Pengetahuan ilmiah yang diperoleh melalui keingintahuan demikian, yang sama sekali tidak menyangkal kebutuhan akan suatu Allah, justru meneguhkan betapa kompleks, rumit, dan menakjubkannya dunia tempat kita tinggal ini. Banyak orang yang rasional merasa masuk akal untuk menyimpulkan bahwa hukum fisik dan reaksi kimia serta ADN dan keragaman hayati yang menakjubkan, semuanya mengarahkan kita kepada suatu Pencipta. Tidak ada bukti yang tak dapat disangkal untuk kebalikannya.
”Iman
Memiliki Realitas”
Jika ada Pencipta di balik alam semesta ini, kita tentu tidak dapat memahami Dia atau tujuan-Nya dengan menggunakan teleskop, mikroskop, atau peralatan ilmiah lainnya. Bayangkanlah seorang tukang tembikar dan sebuah vas yang telah ia bentuk. Pemeriksaan yang begitu menyeluruh terhadap vas itu tidak akan dapat memberikan jawaban tentang mengapa vas itu dibuat. Untuk itu, kita harus bertanya kepada sang tukang tembikarnya sendiri.

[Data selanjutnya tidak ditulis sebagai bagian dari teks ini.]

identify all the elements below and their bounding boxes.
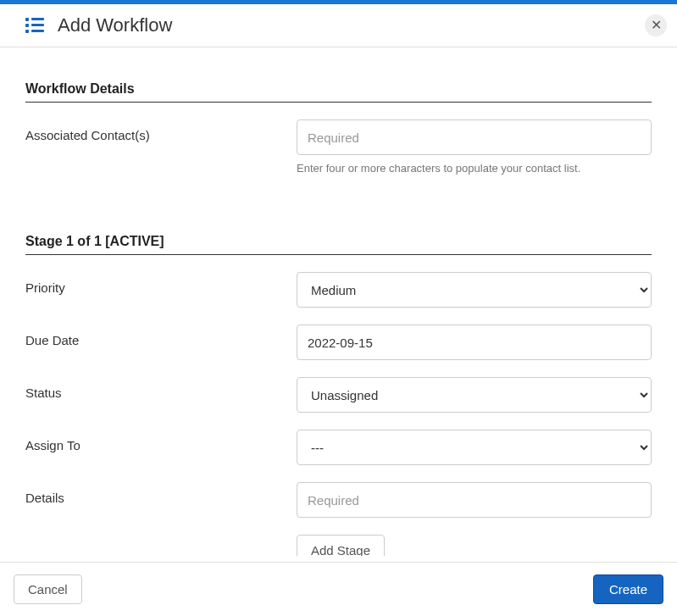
assign-to-select[interactable]: --- (297, 430, 652, 465)
modal-title: Add Workflow (58, 14, 172, 36)
row-status: Status Unassigned (25, 377, 652, 413)
label-due-date: Due Date (25, 325, 297, 347)
section-stage-title: Stage 1 of 1 [ACTIVE] (25, 234, 652, 255)
status-select[interactable]: Unassigned (297, 377, 652, 413)
section-workflow-details-title: Workflow Details (25, 81, 652, 103)
associated-contacts-helper: Enter four or more characters to populat… (297, 162, 652, 175)
row-details: Details (25, 482, 652, 518)
label-details: Details (25, 482, 297, 505)
modal-body: Workflow Details Associated Contact(s) E… (0, 47, 677, 556)
label-assign-to: Assign To (25, 430, 297, 452)
associated-contacts-input[interactable] (297, 119, 652, 155)
row-associated-contacts: Associated Contact(s) Enter four or more… (25, 119, 652, 175)
row-due-date: Due Date (25, 325, 652, 360)
row-assign-to: Assign To --- (25, 430, 652, 465)
label-status: Status (25, 377, 297, 400)
row-priority: Priority Medium (25, 272, 652, 308)
priority-select[interactable]: Medium (297, 272, 652, 308)
close-icon: ✕ (651, 18, 662, 32)
modal-header: Add Workflow ✕ (0, 4, 677, 47)
close-button[interactable]: ✕ (645, 14, 667, 36)
cancel-button[interactable]: Cancel (14, 574, 82, 604)
row-add-stage: Add Stage (25, 535, 652, 556)
create-button[interactable]: Create (593, 574, 663, 604)
label-associated-contacts: Associated Contact(s) (25, 119, 297, 142)
add-stage-button[interactable]: Add Stage (297, 535, 385, 556)
due-date-input[interactable] (297, 325, 652, 360)
list-icon (25, 18, 44, 33)
label-priority: Priority (25, 272, 297, 295)
details-input[interactable] (297, 482, 652, 518)
modal-footer: Cancel Create (0, 562, 677, 616)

Biolog molekuler Francis Collins menjelaskan bagaimana iman dan spiritualitas dapat membantu mengisi kekosongan yang tak terisi oleh sains, ”Saya tidak menganggap agama sebagai sarana yang tepat untuk mengurutkan genom manusia dan juga tidak menganggap sains sebagai sarana untuk mengetahui dunia supernatural. Namun, tentang berbagai pertanyaan yang benar-benar lebih penting lagi, seperti ’Mengapa kita ada di sini?’ atau ’Mengapa umat manusia mendambakan spiritualitas?’, saya mendapati bahwa sains tidak memuaskan. Ada banyak takhayul yang timbul dan tenggelam. Tidak demikian halnya dengan iman, yang memperlihatkan bahwa iman memiliki realitas.”
Menjelaskan
Mengapa
Dalam menjawab pertanyaan mengapa dan dalam menjelaskan tentang tujuan kehidupan, agama yang benar juga menyediakan berbagai standar norma, moral, dan etika serta bimbingan hidup. Ilmuwan Allan Sandage menyatakannya seperti ini, ”Saya tidak membuka buku biologi untuk belajar caranya hidup.”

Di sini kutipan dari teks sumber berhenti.